-------- RECORDS SUPPLIED --------

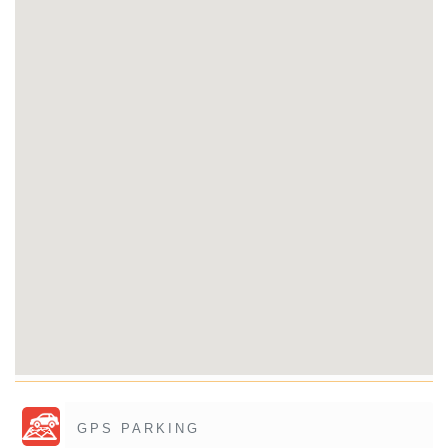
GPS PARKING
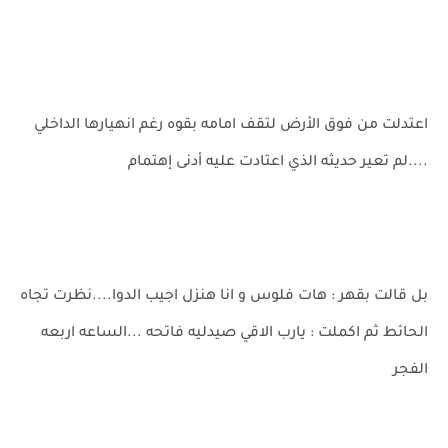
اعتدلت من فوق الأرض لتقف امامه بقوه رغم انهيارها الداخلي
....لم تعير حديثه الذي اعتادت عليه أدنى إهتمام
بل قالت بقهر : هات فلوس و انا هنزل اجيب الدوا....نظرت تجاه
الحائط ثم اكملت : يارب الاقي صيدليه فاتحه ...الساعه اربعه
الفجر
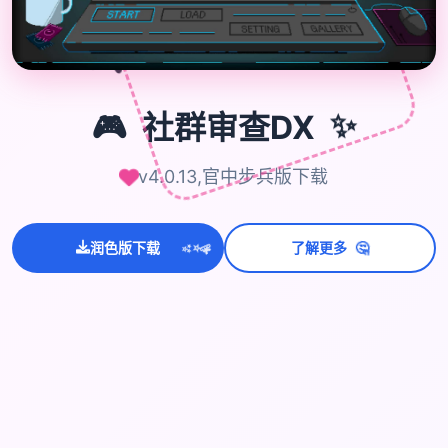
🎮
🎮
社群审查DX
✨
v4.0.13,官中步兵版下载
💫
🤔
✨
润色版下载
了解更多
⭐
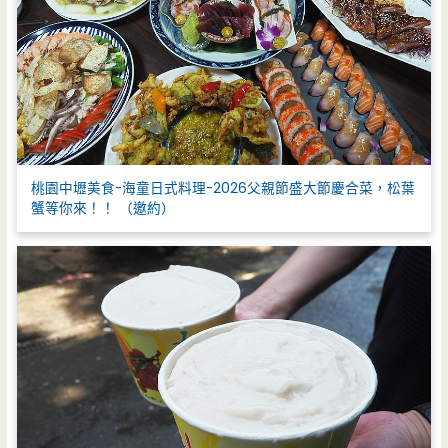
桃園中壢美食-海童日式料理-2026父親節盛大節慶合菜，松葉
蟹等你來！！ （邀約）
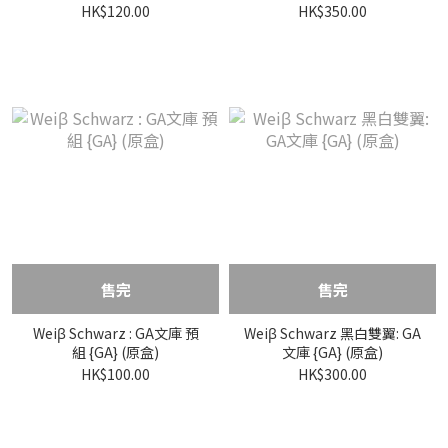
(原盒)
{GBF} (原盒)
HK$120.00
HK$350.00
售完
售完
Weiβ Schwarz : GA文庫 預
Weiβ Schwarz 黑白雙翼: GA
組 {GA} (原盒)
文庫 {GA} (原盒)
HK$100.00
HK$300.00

--------

Lines of the material in which the word "Weiβ" occurs are to be copied out.

▶ _ANSWER_
Weiβ Schwarz : GA文庫 預
Weiβ Schwarz 黑白雙翼: GA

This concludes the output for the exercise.